Dammbruch im Ruhrgebiet: Hunderte Anwohner demonstrieren mit PRO NRW gegen Asylmissbrauch

Mehrere hundert Bürger haben am Samstag zusammen mit PRO NRW in Bochum, Essen und Duisburg gegen Asylmissbrauch und massenhafte Armutseinwanderung protestiert. Bereits in Bochum und Essen waren jeweils rund 100 Teilnehmer und interessierte Zuhörer zu den insgesamt drei PRO-NRW-Kundgebungen vor bestehenden und geplanten Einrichtungen der Asylindustrie gekommen. Aber in Duisburg brachen am Abend alle Dämme: Beim sogenannten „Zigeunerhochhaus“ in den Peschen applaudierten Dutzende Anwohner außerhalb der Absperrungen offensiv den Forderungen der PRO-NRW-Redner, obwohl sie zuvor noch von linksextremen Gegendemonstranten bedroht und bedrängt worden waren. Und bei der letzten Kundgebung vor einem geplanten Asylbewerberheim in einem leer stehenden Krankenhaus in Duisburg-Neumühl drängten Hunderte (!) von sympathisierenden Anwohnern zur PRO-NRW-Veranstaltung.

Immer wieder hallten Sprechchöre wie „Kein Asyl in Neumühl“ durch den abendlichen Stadtteil. PRO NRW startete nach dem offiziellen Programm ein „offenes Mikro“ für alle interessierten Anwohner und selbst die Polizeiführung musste vor dem Andrang kapitulieren und verlängerte die genehmigte Demonstrationszeit um 45 Minuten.

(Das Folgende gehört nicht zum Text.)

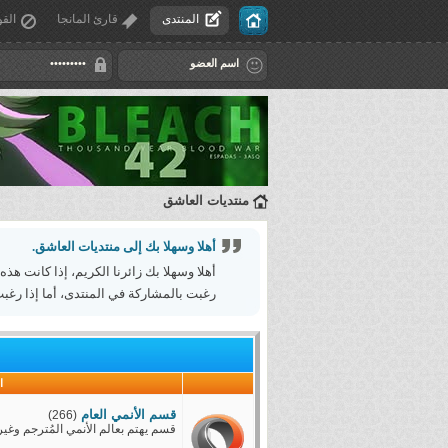
المنتدى
قارئ المانجا
القو
منتديات العاشق
أهلا وسهلا بك إلى منتديات العاشق.
أهلا وسهلا بك زائرنا الكريم، إذا كانت هذه
رغبت بالمشاركة في المنتدى، أما إذا رغبت
ا
قسم الأنمي العام
(266)
قسم يهتم بعالم الأنمي المُترجم وغير 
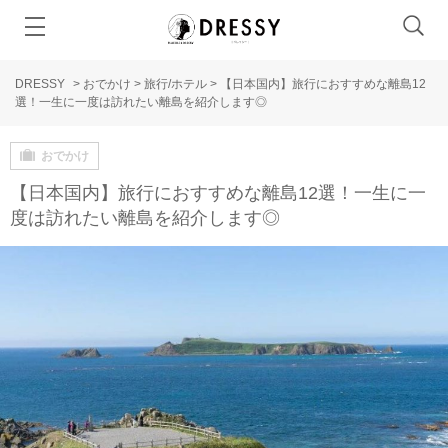
DRESSY
>
おでかけ
>
旅行/ホテル
>
【日本国内】旅行におすすめな離島12
選！一生に一度は訪れたい離島を紹介します◎
おでかけ
【日本国内】旅行におすすめな離島12選！一生に一
度は訪れたい離島を紹介します◎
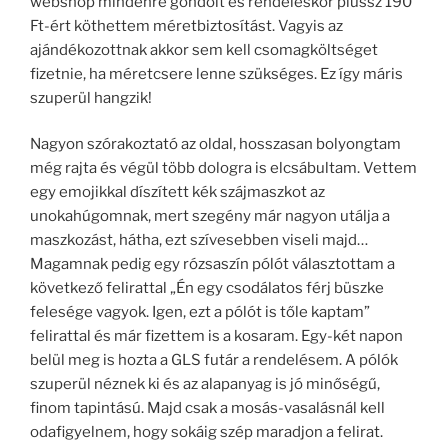
webshop mindenre gondolt és rendeléskor plussz 190
Ft-ért köthettem méretbiztosítást. Vagyis az
ajándékozottnak akkor sem kell csomagköltséget
fizetnie, ha méretcsere lenne szükséges. Ez így máris
szuperül hangzik!
Nagyon szórakoztató az oldal, hosszasan bolyongtam
még rajta és végül több dologra is elcsábultam. Vettem
egy emojikkal díszített kék szájmaszkot az
unokahúgomnak, mert szegény már nagyon utálja a
maszkozást, hátha, ezt szívesebben viseli majd…
Magamnak pedig egy rózsaszín pólót választottam a
következő felirattal „Én egy csodálatos férj büszke
felesége vagyok. Igen, ezt a pólót is tőle kaptam”
felirattal és már fizettem is a kosaram. Egy-két napon
belül meg is hozta a GLS futár a rendelésem. A pólók
szuperül néznek ki és az alapanyag is jó minőségű,
finom tapintású. Majd csak a mosás-vasalásnál kell
odafigyelnem, hogy sokáig szép maradjon a felirat.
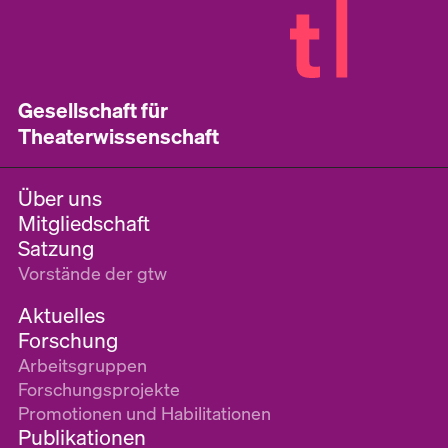
Gesellschaft für
Theaterwissenschaft
Über uns
Mitgliedschaft
Satzung
Vorstände der gtw
Aktuelles
Forschung
Arbeitsgruppen
Forschungsprojekte
Promotionen und Habilitationen
Publikationen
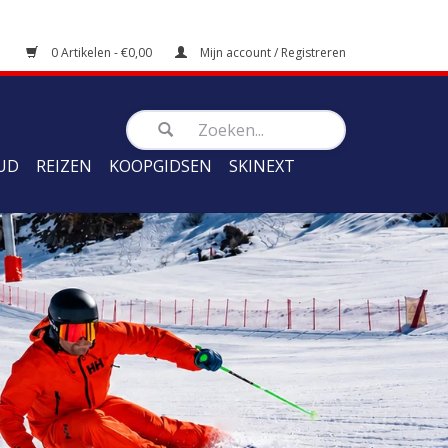
0 Artikelen - €0,00
Mijn account / Registreren
UD
REIZEN
KOOPGIDSEN
SKINEXT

Für die wenigen Dutzend Linksextremen, Gutmenschen und Asyllobbyisten war dieser Samstag dagegen ein Fiasko. Der evangelische Stadtsuperintendent von Duisburg und gleichzeitiger Koordinator des linken „Toleranzbündnisses“, Armin Schneider, zeigte sich in der WAZ „entsetzt“ über die Stimmung im Stadtteil. Ebenso der Piraten-MdL Hanns-Jörg Rohwedder, der PRO NRW „fruchtbaren Boden in Duisburg“ bescheinigte. Der SPD-Landtagsabgeordnete Frank Börner maßte sich sogar ein moralisches Urteil über die Bürger an: „“Beschämend ist, dass sich Anwohner zu Pro NRW gestellt haben“, so der bornierte Sozialdemokrat, dem an dieser Stelle frei nach Kurt Tucholsky empfohlen sei, dass die regierenden NRW-Sozialdemokraten sich ein anderes Volk wählen sollen, wenn das bestehende Volk das Vertrauen der Regierung verloren hat …

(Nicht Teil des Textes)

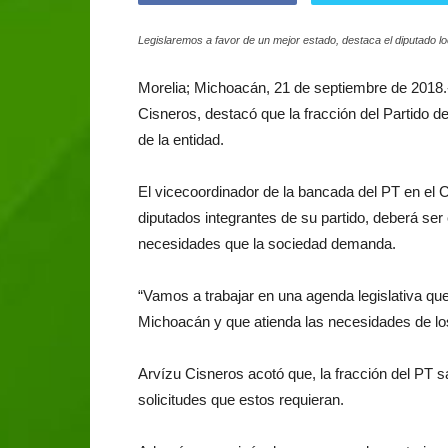
Legislaremos a favor de un mejor estado, destaca el diputado l
Morelia; Michoacán, 21 de septiembre de 2018.- 
Cisneros, destacó que la fracción del Partido de
de la entidad.
El vicecoordinador de la bancada del PT en el Co
diputados integrantes de su partido, deberá se
necesidades que la sociedad demanda.
“Vamos a trabajar en una agenda legislativa qu
Michoacán y que atienda las necesidades de los 
Arvízu Cisneros acotó que, la fracción del PT 
solicitudes que estos requieran.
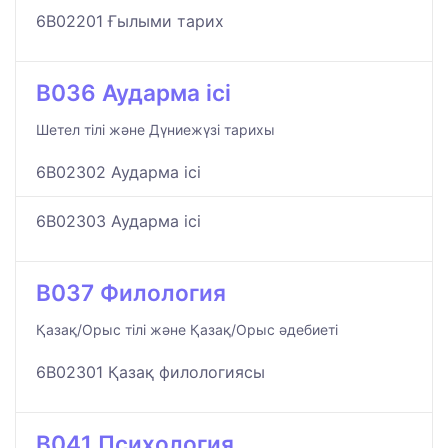
6B02201 Ғылыми тарих
B036 Аударма ісі
Шетел тілі және Дүниежүзі тарихы
6B02302 Аударма ісі
6B02303 Аударма ісі
B037 Филология
Қазақ/Орыс тілі және Қазақ/Орыс әдебиеті
6B02301 Қазақ филологиясы
B041 Психология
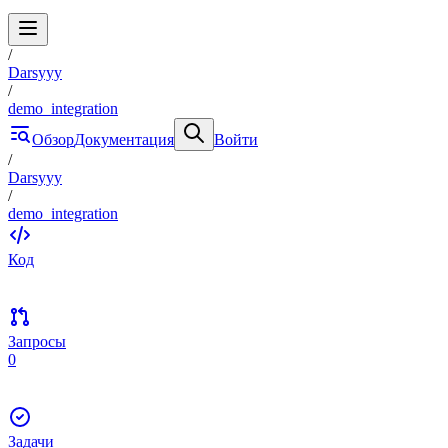
/
Darsyyy
/
demo_integration
Обзор
Документация
Войти
/
Darsyyy
/
demo_integration
Код
Запросы
0
Задачи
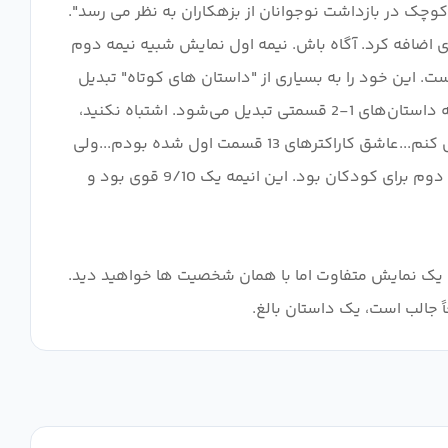
وچک در بازداشت نوجوانان از بزهکاران به نظر می رسد".
دی اضافه کرد. آگاه باش. نیمه اول نمایش شبیه نیمه دوم
ت. این خود را به بسیاری از "داستان های کوتاه" تبدیل
می کند که کودکانه و مستقل هستند و 13 قسمت دیگر از 1 داستان بر روی خود ساخته نمی شود ... نه. با نوشته‌های کودکانه به داستان‌های 1-2 قسمتی تبدیل می‌شود. اشتباه نکنید،
این وحشتناک نیست اما یک سیلی کامل است. اکنون تقریباً نوع دیگری از نمایش است. تمومش کردم چون نمیتونستم متوقفش کنم...عاشق کاراکترهای 13 قسمت اول شده بودم...ولی
هیچ نتیجه ای نداشت...اگه نیمه اول مثل نیمه دوم بود ازش میگذرم نمایش. مانند نوشته های نیمه اول برای بزرگسالان و نیمه دوم برای کودکان بود. این انیمه یک 9/10 قوی بود و
ان با یک نمایش متفاوت اما با همان شخصیت ها خواهید دید.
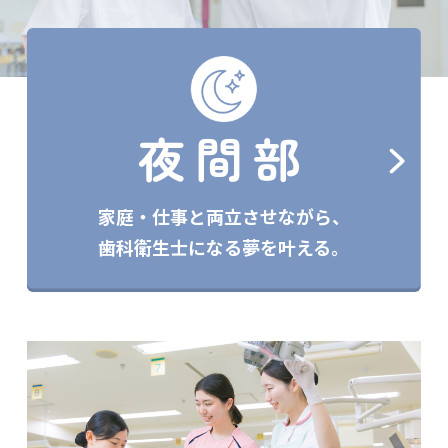
夜間部
家庭・仕事と両立させながら、
歯科衛生士になる夢を叶える。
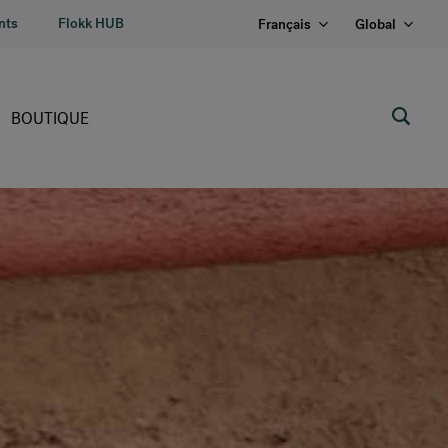
nts
Flokk HUB
Français
Global
BOUTIQUE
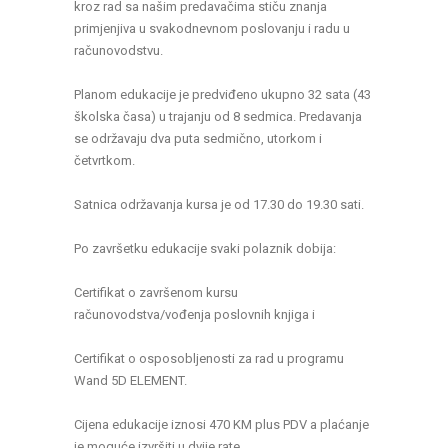
kroz rad sa našim predavačima stiču znanja
primjenjiva u svakodnevnom poslovanju i radu u
računovodstvu.
Planom edukacije je predviđeno ukupno 32 sata (43
školska časa) u trajanju od 8 sedmica. Predavanja
se održavaju dva puta sedmično, utorkom i
četvrtkom.
Satnica održavanja kursa je od 17.30 do 19.30 sati.
Po završetku edukacije svaki polaznik dobija:
Certifikat o završenom kursu
računovodstva/vođenja poslovnih knjiga i
Certifikat o osposobljenosti za rad u programu
Wand 5D ELEMENT.
Cijena edukacije iznosi 470 KM plus PDV a plaćanje
je moguće izvršiti u dvije rate.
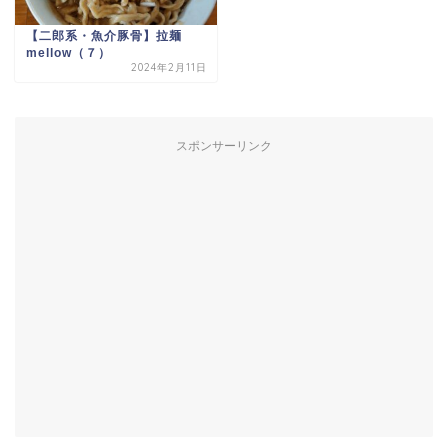
【二郎系・魚介豚骨】拉麺
mellow（７）
2024年2月11日
スポンサーリンク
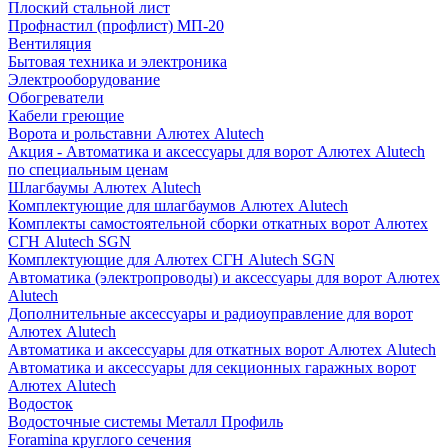
Плоский стальной лист
Профнастил (профлист) МП-20
Вентиляция
Бытовая техника и электроника
Электрооборудование
Обогреватели
Кабели греющие
Ворота и рольставни Алютех Alutech
Акция - Автоматика и аксессуары для ворот Алютех Alutech
по специальным ценам
Шлагбаумы Алютех Alutech
Комплектующие для шлагбаумов Алютех Alutech
Комплекты самостоятельной сборки откатных ворот Алютех
СГН Alutech SGN
Комплектующие для Алютех СГН Alutech SGN
Автоматика (электропроводы) и аксессуары для ворот Алютех
Alutech
Дополнительные аксессуары и радиоуправление для ворот
Алютех Alutech
Автоматика и аксессуары для откатных ворот Алютех Alutech
Автоматика и аксессуары для секционных гаражных ворот
Алютех Alutech
Водосток
Водосточные системы Металл Профиль
Foramina круглого сечения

Für jeden echten Demokraten wurde am Wochenende dagegen deutlich, was Volkes Stimme wirklich sagt zu den Themen Masseneinwanderung in unsere Sozialsysteme und zur steigenden Zahl an Asylbewerbern, inklusive der rund 98 % Scheinasylanten. PRO NRW wird diese Problematik jedenfalls in den Mittelpunkt des Kommunal- und Europawahlkampfes 2014 rücken und Alternativen zum politischen Einheitsbrei der Altparteien aufzeigen. Ebenso wird PRO NRW auch weiter an den unmittelbaren Kristallisationspunkten dieser Auseinandersetzung mit öffentlichkeitswirksamen Aktionen die Gesellschaft wachrütteln.

Übrigens wird PRO NRW natürlich auch in Bochum, Essen und Duisburg am 25. Mai 2014 zur Kommunalwahl antreten. In Bochum und Essen wurden bereits alle Wahlkreiskandidaten und Bewerber für den Stadtrat und die Bezirksvertretungen aufgestellt, in Duisburg wird dies Anfang November erfolgen.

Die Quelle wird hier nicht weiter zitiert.